Oracle Scratchpad

December 31, 2010

Quiz Night

Filed under: Infrastructure — Jonathan Lewis @ 11:45 pm UTC Dec 31,2010

Many people in the UK like to greet the new year with some sort of party, and in this household the type of party we like includes old-fashioned party games (can you draw “Brief Encounters” in 10 seconds ?); so, for all those members of the Oracle community who haven’t prepared their party games this year, here’s a little quiz:

Which processes could report waits for “log file sequential read”, and why are they reading log files ?

    1.

    10.

Warning: the number of answers I have may, or may not, be the 10 suggested by the list.

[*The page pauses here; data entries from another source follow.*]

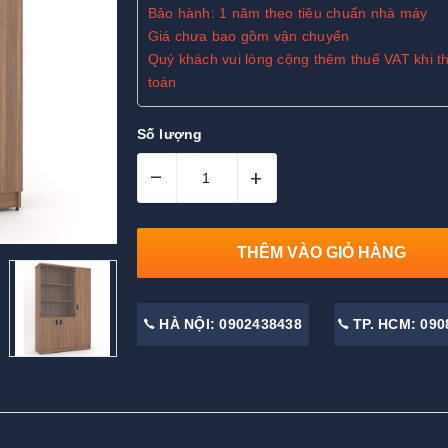
Bảo hành: 1 năm theo tiêu chuẩn nhà máy
Giá chưa bao gồm vận chuyển
Quý khách vui lòng cộng thêm thuế VAT khi t
toán
Số lượng
–
+
THÊM VÀO GIỎ HÀNG
HÀ NỘI: 0902438438
TP. HCM: 090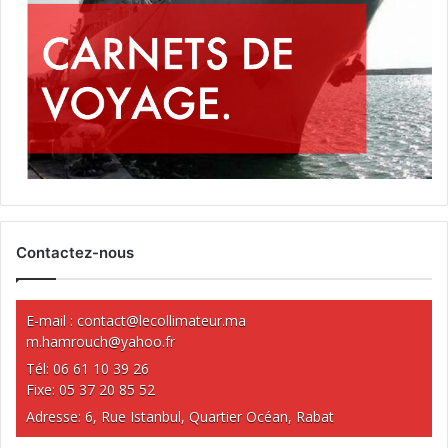
Contactez-nous
E-mail :
contact@lecollimateur.ma
m.hamrouch@yahoo.fr
Tél: 06 61 10 39 26
Fixe: 05 37 20 85 52
Adresse: 6, Rue Istanbul, Quartier Océan, Rabat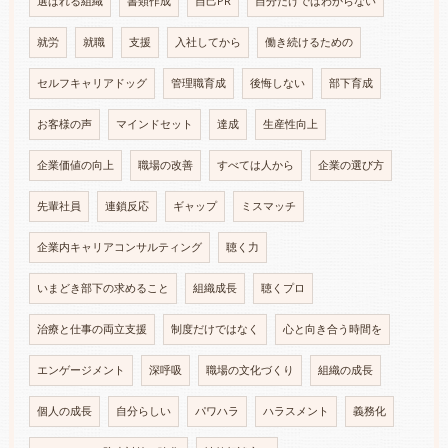
選ばれる組織
書類作成
自己PR
自分だけではわからない
就労
就職
支援
入社してから
働き続けるための
セルフキャリアドッグ
管理職育成
後悔しない
部下育成
お客様の声
マインドセット
達成
生産性向上
企業価値の向上
職場の改善
すべては人から
企業の選び方
先輩社員
連鎖反応
ギャップ
ミスマッチ
企業内キャリアコンサルティング
聴く力
いまどき部下の求めること
組織成長
聴くプロ
治療と仕事の両立支援
制度だけではなく
心と向き合う時間を
エンゲージメント
深呼吸
職場の文化づくり
組織の成長
個人の成長
自分らしい
パワハラ
ハラスメント
義務化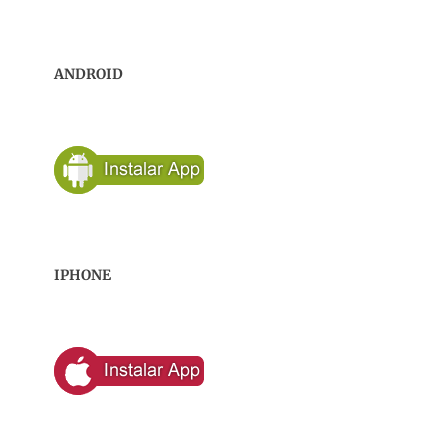
ANDROID
IPHONE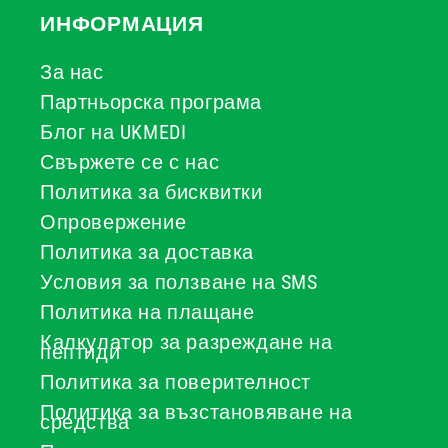
ИНФОРМАЦИЯ
За нас
Партньорска програма
Блог на UKMEDI
Свържете се с нас
Политика за бисквитки
Опровержение
Политика за доставка
Условия за ползване на SMS
Политика на плащане
Калкулатор за разреждане на
пептиди
Политика за поверителност
Политика за възстановяване на
средства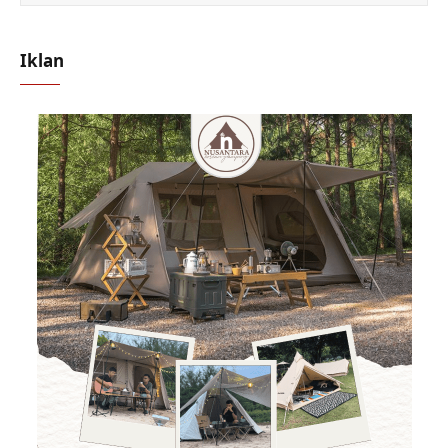
Iklan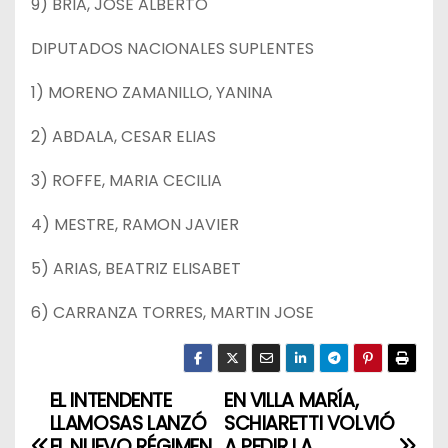
9) BRIA, JOSE ALBERTO
DIPUTADOS NACIONALES SUPLENTES
1) MORENO ZAMANILLO, YANINA
2) ABDALA, CESAR ELIAS
3) ROFFE, MARIA CECILIA
4) MESTRE, RAMON JAVIER
5) ARIAS, BEATRIZ ELISABET
6) CARRANZA TORRES, MARTIN JOSE
EL INTENDENTE
EN VILLA MARÍA,
N
LLAMOSAS LANZÓ
SCHIARETTI VOLVIÓ
EL NUEVO RÉGIMEN
A PEDIR LA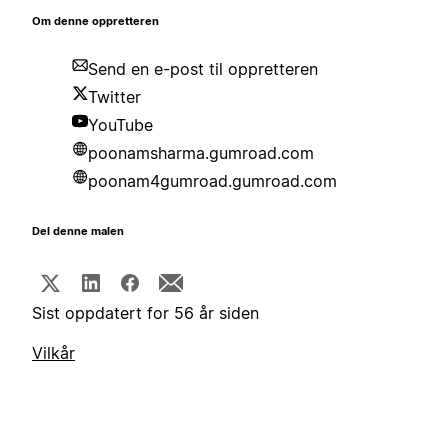
Om denne oppretteren
Send en e-post til oppretteren
Twitter
YouTube
poonamsharma.gumroad.com
poonam4gumroad.gumroad.com
Del denne malen
Sist oppdatert for 56 år siden
Vilkår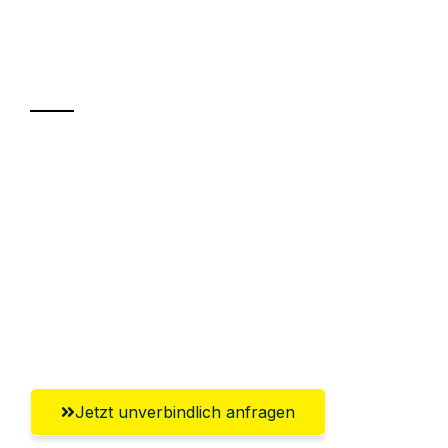
Ihr Umzug oder
Transport
Sparen Sie bis zu 100€ bei Anfrage
Abwicklung innerhalb von 24 Stunden
Versichert bis zu 7.500€
Ggf. komplette Zollabwicklung inklusive
Umfassender Kundensupport aus
Gütersloh
Jetzt unverbindlich anfragen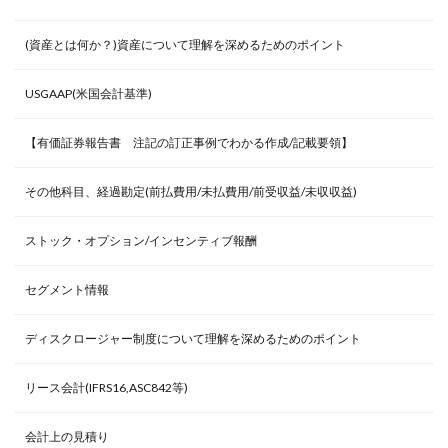
(資産とは何か？)資産について理解を深めるためのポイント
USGAAP(米国会計基準)
【有価証券報告書 注記の訂正事例でわかる作成/記載要領】
その他科目、経過勘定(前払費用/未払費用/前受収益/未収収益)
ストック・オプション/インセンティブ報酬
セグメント情報
ディスクロージャー制度について理解を深めるためのポイント
リース会計(IFRS16,ASC842等)
会計上の見積り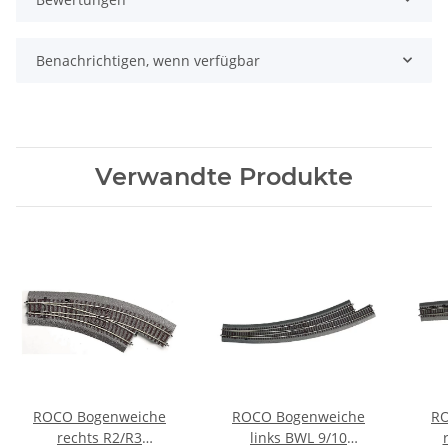
Benachrichtigen, wenn verfügbar
Verwandte Produkte
ROCO Bogenweiche
ROCO Bogenweiche
RO
rechts R2/R3
links BWL 9/10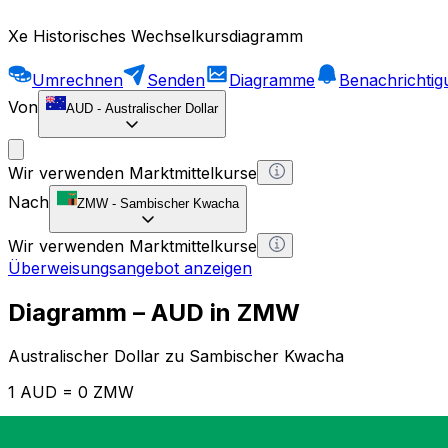
Xe Historisches Wechselkursdiagramm
Umrechnen
Senden
Diagramme
Benachrichti
Von
AUD
-
Australischer Dollar
Wir verwenden Marktmittelkurse
Nach
ZMW
-
Sambischer Kwacha
Wir verwenden Marktmittelkurse
Überweisungsangebot anzeigen
Diagramm – AUD in ZMW
Australischer Dollar zu Sambischer Kwacha
1 AUD = 0 ZMW
12H
1D
1W
1M
1Y
2Y
5Y
10Y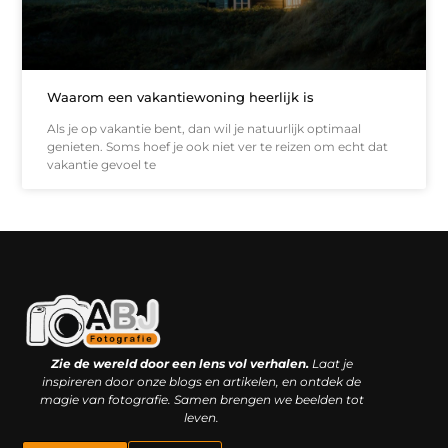
Waarom een vakantiewoning heerlijk is
Als je op vakantie bent, dan wil je natuurlijk optimaal
genieten. Soms hoef je ook niet ver te reizen om echt dat
vakantie gevoel te
Kwaliteit backlinks kopen: slimme investering of riskante gok?
Geld online verdienen: droom, bijbaan of realistische strategie?
Zie de wereld door een lens vol verhalen.
Laat je
inspireren door onze blogs en artikelen, en ontdek de
magie van fotografie. Samen brengen we beelden tot
leven.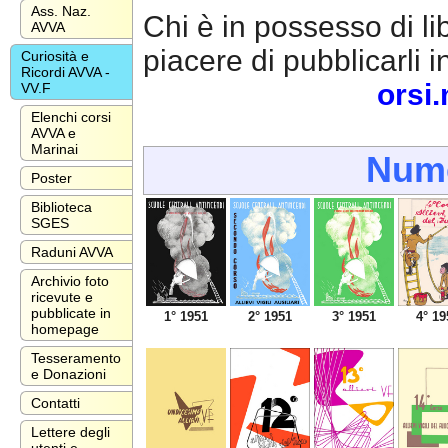
Ass. Naz.
Chi è in possesso di lib
AVVA
piacere di pubblicarli 
Curiosità e
Ricordi AVVA -
orsi
VV.F
Elenchi corsi
AVVA e
Marinai
Nume
Poster
Biblioteca
SGES
Raduni AVVA
Archivio foto
ricevute e
pubblicate in
1° 1951
2° 1951
3° 1951
4° 19
homepage
Tesseramento
e Donazioni
Contatti
Lettere degli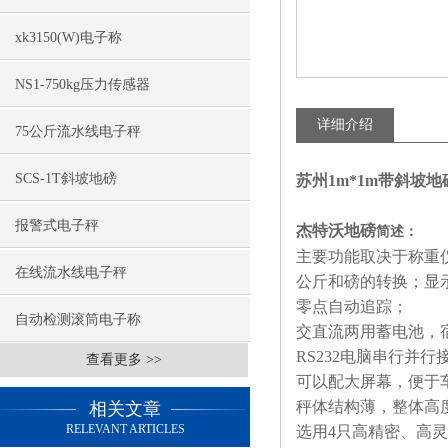
xk3150(W)电子称
NS1-750kg压力传感器
详细介绍
75公斤流水线电子秤
SCS-1T斜坡地磅
苏州1m*1m带斜坡
报警式电子秤
杰特沃地磅
简述：
主要功能取决于称重
在线流水线电子秤
公斤和磅的转换；显
零点自动追踪；
自动检测滚筒电子称
交直流两用蓄电池，
RS232电脑串行并行
查看更多 >>
可以配大屏幕，便于
秤体结构薄，整体高度
相关文章
RELEVANT ARTICLES
选用4只高精密、高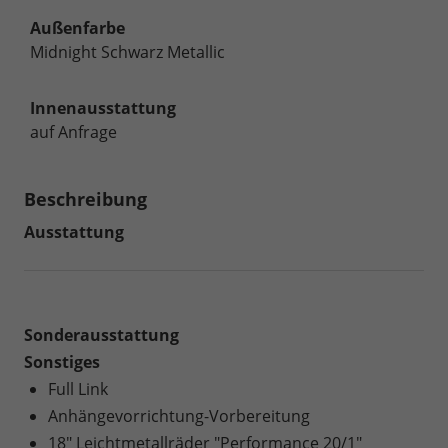
Außenfarbe
Midnight Schwarz Metallic
Innenausstattung
auf Anfrage
Beschreibung
Ausstattung
Sonderausstattung
Sonstiges
Full Link
Anhängevorrichtung-Vorbereitung
18" Leichtmetallräder "Performance 20/1"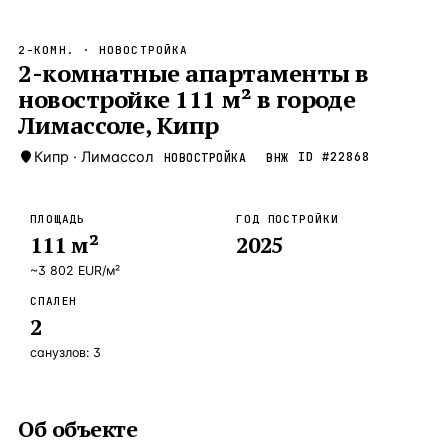
Бангкок
Таиланд · 2 1
—
Локация
2-КОМН.
· НОВОСТРОЙКА
Новороссийск
2-комнатные апартаменты в
Россия · 2 1
—
Локация
новостройке 111 м² в городе
Стамбул
Турция · 2 0
—
Локация
Лимассоле, Кипр
Анталия
Турция · 1 8
—
Локация
Кипр
·
Лимассол
ID #
22868
НОВОСТРОЙКА
ВНЖ
ЧАСТО ИЩУТ
Турция
Россия
Испания
Кипр
Таиланд
Грец
ПЛОЩАДЬ
ГОД ПОСТРОЙКИ
111
м²
2025
ВСЕ НАПРАВЛЕНИЯ →
~
3 802
EUR
/м²
СПАЛЕН
2
санузлов:
3
Об объекте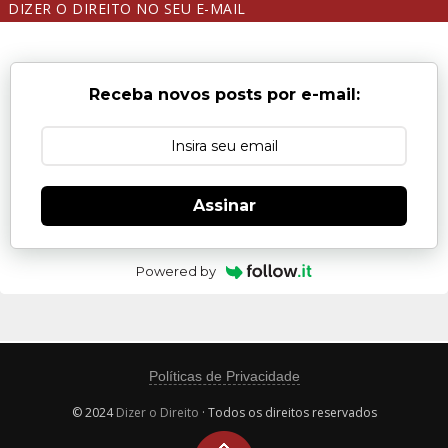
DIZER O DIREITO NO SEU E-MAIL
Receba novos posts por e-mail:
Assinar
Powered by
Políticas de Privacidade
© 2024
Dizer o Direito
· Todos os direitos reservados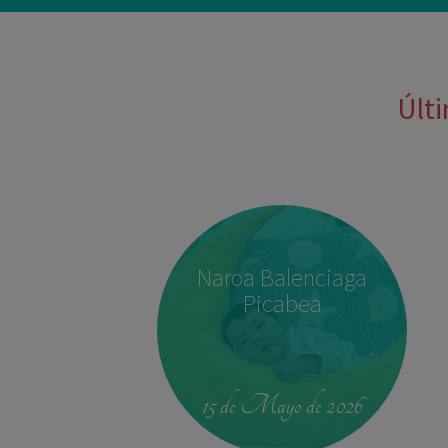
Últi
Naroa Balenciaga
Picabea
15 de Mayo de 2026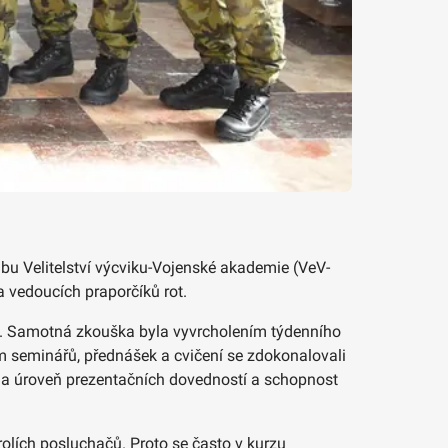
ábu Velitelství výcviku-Vojenské akademie (VeV-
a vedoucích praporčíků rot.
áce. Samotná zkouška byla vyvrcholením týdenního
m seminářů, přednášek a cvičení se zdokonalovali
ila úroveň prezentačních dovedností a schopnost
lích posluchačů. Proto se často v kurzu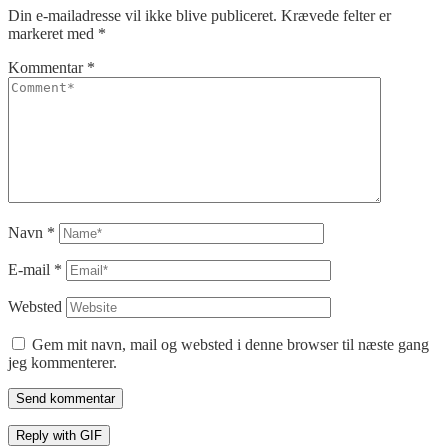
Din e-mailadresse vil ikke blive publiceret.
Krævede felter er
markeret med
*
Kommentar
*
Navn
*
E-mail
*
Websted
Gem mit navn, mail og websted i denne browser til næste gang
jeg kommenterer.
Send kommentar
Reply with
GIF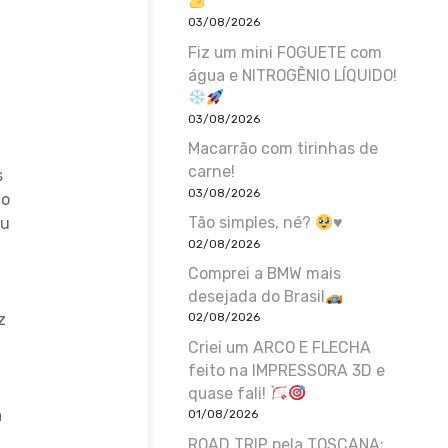
03/08/2026
Fiz um mini FOGUETE com
água e NITROGÊNIO LÍQUIDO!
03/08/2026
Macarrão com tirinhas de
carne!
s
03/08/2026
do
Tão simples, né?
♥️
Ou
02/08/2026
Comprei a BMW mais
desejada do Brasil
z
02/08/2026
Criei um ARCO E FLECHA
feito na IMPRESSORA 3D e
quase fali!
a
01/08/2026
ROAD TRIP pela TOSCANA: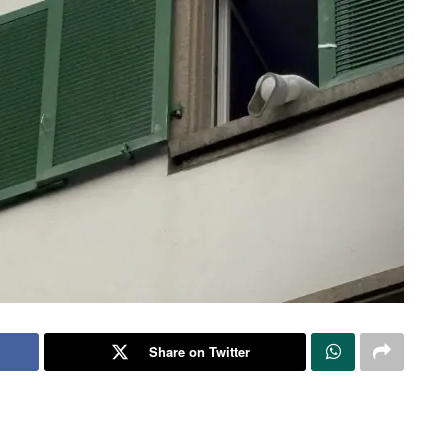
Share on Twitter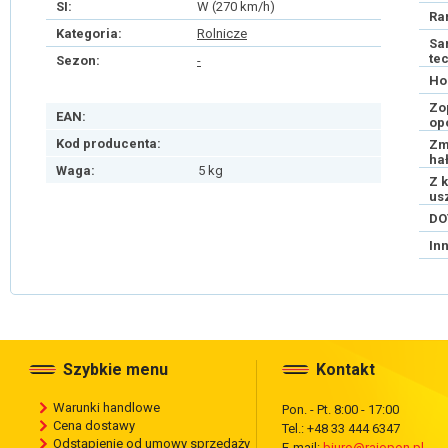
SI:
W (270 km/h)
Ra
Kategoria:
Rolnicze
Sa
te
Sezon:
-
Ho
Zo
EAN:
op
Kod producenta:
Zm
ha
Waga:
5 kg
Z 
us
DO
In
Szybkie menu
Kontakt
Warunki handlowe
Pon. - Pt. 8:00 - 17:00
Cena dostawy
Tel.: +48 33 444 6347
Odstąpienie od umowy sprzedaży
E-mail:
biuro@rajopon.pl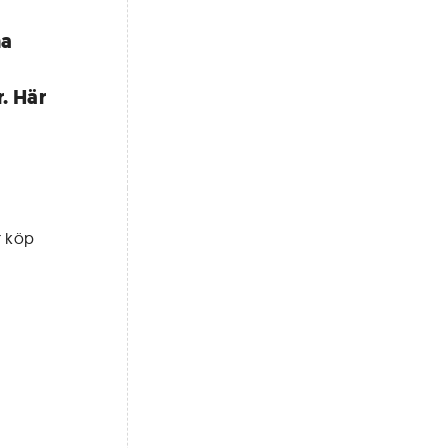
na
h
. Här
r köp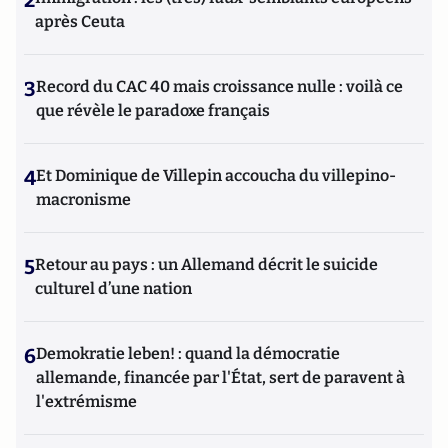
2
après Ceuta
3
Record du CAC 40 mais croissance nulle : voilà ce
que révèle le paradoxe français
4
Et Dominique de Villepin accoucha du villepino-
macronisme
5
Retour au pays : un Allemand décrit le suicide
culturel d’une nation
6
Demokratie leben! : quand la démocratie
allemande, financée par l'État, sert de paravent à
l'extrémisme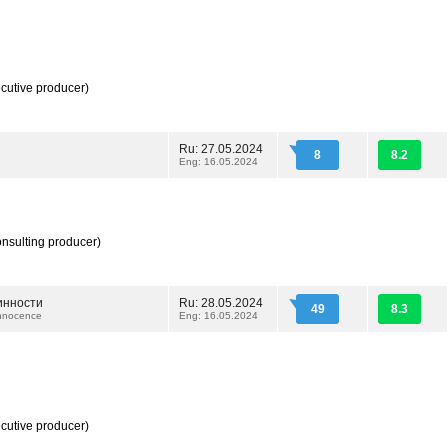
cutive producer)
Ru: 27.05.2024
8
8.2
Eng: 16.05.2024
nsulting producer)
инности
Ru: 28.05.2024
49
8.3
Innocence
Eng: 16.05.2024
cutive producer)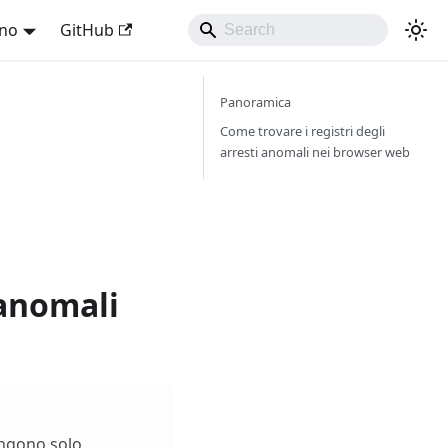
ano
GitHub
Panoramica
Come trovare i registri degli
arresti anomali nei browser web
 anomali
engono solo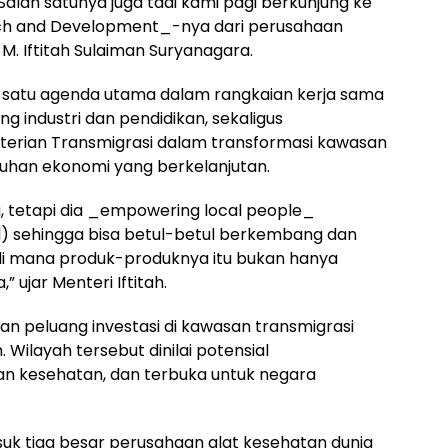
. Salah satunya juga tadi kami pagi berkunjung ke
h and Development_-nya dari perusahaan
M. Iftitah Sulaiman Suryanagara.
h satu agenda utama dalam rangkaian kerja sama
ng industri dan pendidikan, sekaligus
erian Transmigrasi dalam transformasi kawasan
uhan ekonomi yang berkelanjutan.
, tetapi dia _empowering local people_
 sehingga bisa betul-betul berkembang dan
di mana produk-produknya itu bukan hanya
,” ujar Menteri Iftitah.
an peluang investasi di kawasan transmigrasi
 Wilayah tersebut dinilai potensial
n kesehatan, dan terbuka untuk negara
masuk tiga besar perusahaan alat kesehatan dunia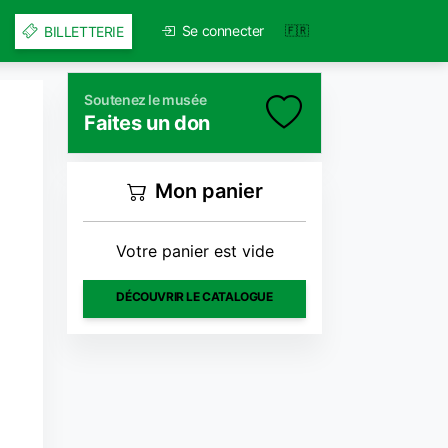
Se connecter
BILLETTERIE
Soutenez le musée
Faites un don
Mon panier
Votre panier est vide
DÉCOUVRIR LE CATALOGUE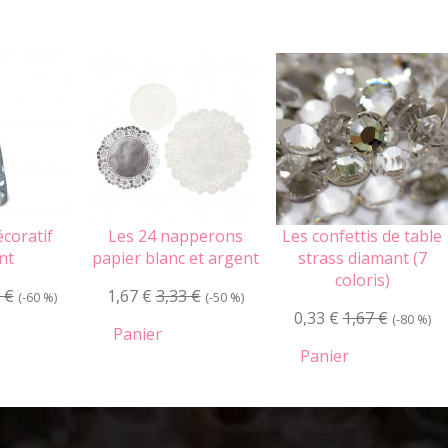
coratif
Les 24 napperons
Les confettis de table
nt
papier blanc et argent
strass diamant (7
coloris)
 €
1,67 €
3,33 €
(-60 %)
(-50 %)
0,33 €
1,67 €
(-80 %)
Panier
Panier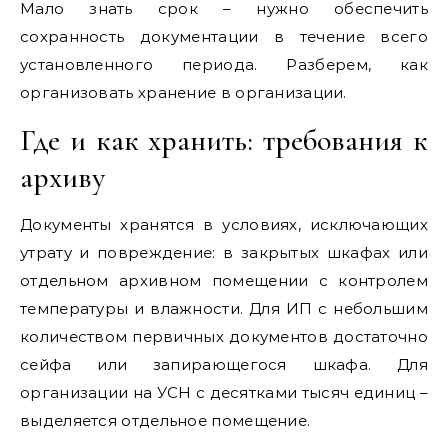
Мало знать срок – нужно обеспечить
сохранность документации в течение всего
установленного периода. Разберем, как
организовать хранение в организации.
Где и как хранить: требования к
архиву
Документы хранятся в условиях, исключающих
утрату и повреждение: в закрытых шкафах или
отдельном архивном помещении с контролем
температуры и влажности. Для ИП с небольшим
количеством первичных документов достаточно
сейфа или запирающегося шкафа. Для
организации на УСН с десятками тысяч единиц –
выделяется отдельное помещение.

Update Jan 5th: There were a couple of answers I wasn’t expecting (and would need to check), but some things are fairly easy to check. Here, for example, is a simple script that will identify sessions that regularly wait for ‘log file sequential read’.

select 
	ses.program
from 
	v$session_event sev,
	V$session ses
where
	sev.event = 'log file sequential read'
and	ses.sid = sev.sid
;

Answers 7th Jan:

The obvious one, of course, is ARCH (or ARCn as they tend to be) the archiver process(es). Archiving requires something to read the online redo and copy them to some other location. Here’s a brief extract from tracing an archive process – showing reads of 1MB (2048 x 512 bytes per block) -just after a log file switch:

WAIT #0: nam='log file sequential read' ela= 38410 log#=0 block#=1 blocks=2048 obj#=-1 tim=101515708285
WAIT #0: nam='Log archive I/O' ela= 183580 count=1 intr=256 timeout=-1 obj#=-1 tim=101515892589
WAIT #0: nam='log file sequential read' ela= 84409 log#=0 block#=2049 blocks=2048 obj#=-1 tim=101515977375
WAIT #0: nam='Log archive I/O' ela= 116641 count=1 intr=256 timeout=-1 obj#=-1 tim=101516094684
WAIT #0: nam='log file sequential read' ela= 31139 log#=0 block#=4097 blocks=2048 obj#=-1 tim=101516126157
WAIT #0: nam='Log archive I/O' ela= 122492 count=1 intr=256 timeout=-1 obj#=-1 tim=101516250399
WAIT #0: nam='log file sequential read' ela= 32197 log#=0 block#=6145 blocks=2048 obj#=-1 tim=101516282965
WAIT #0: nam='Log archive I/O' ela= 122779 count=1 intr=256 timeout=-1 obj#=-1 tim=101516552698
WAIT #0: nam='Log archive I/O' ela= 4 count=0 intr=32 timeout=2147483647 obj#=-1 tim=101516552996
WAIT #0: nam='Log archive I/O' ela= 25 count=1 intr=32 timeout=2147483647 obj#=-1 tim=101516553297

Slightly less obvious is LGWR, the log writer itself. Apart from reading the log files at (normal) startup to check that they’re there, LGWR reads the start of the current and next log files on every log switch. Here’s the trace file of LGWR on a log file switch where there are two files in each group:

WAIT #0: nam='log file sequential read' ela= 32788 log#=0 block#=1 blocks=1 obj#=-1 tim=100016453547
WAIT #0: nam='log file sequential read' ela= 18309 log#=1 block#=1 blocks=1 obj#=-1 tim=100016471921
WAIT #0: nam='log file single write' ela= 518 log#=0 block#=1 blocks=1 obj#=-1 tim=100016472654
WAIT #0: nam='log file single write' ela= 516 log#=1 block#=1 blocks=1 obj#=-1 tim=100016473225
Media recovery not enabled or manual archival only 0x10000
WAIT #0: nam='log file sequential read' ela= 90 log#=0 block#=1 blocks=1 obj#=-1 tim=100016473376
WAIT #0: nam='log file sequential read' ela= 73 log#=1 block#=1 blocks=1 obj#=-1 tim=100016473474
WAIT #0: nam='log file single write' ela= 477 log#=0 block#=1 blocks=1 obj#=-1 tim=100016473981
WAIT #0: nam='log file single write' ela= 856 log#=1 block#=1 blocks=1 obj#=-1 tim=100016474885

By playing around with files per group we can work out that the order of activity is:

    read the current
    write the next
    read the current
    write the current

Next up: any process which is involved in (asynchronous) Change Data Capture (CDC) or Streams will be reading the log files, as will any process running a Log Miner session.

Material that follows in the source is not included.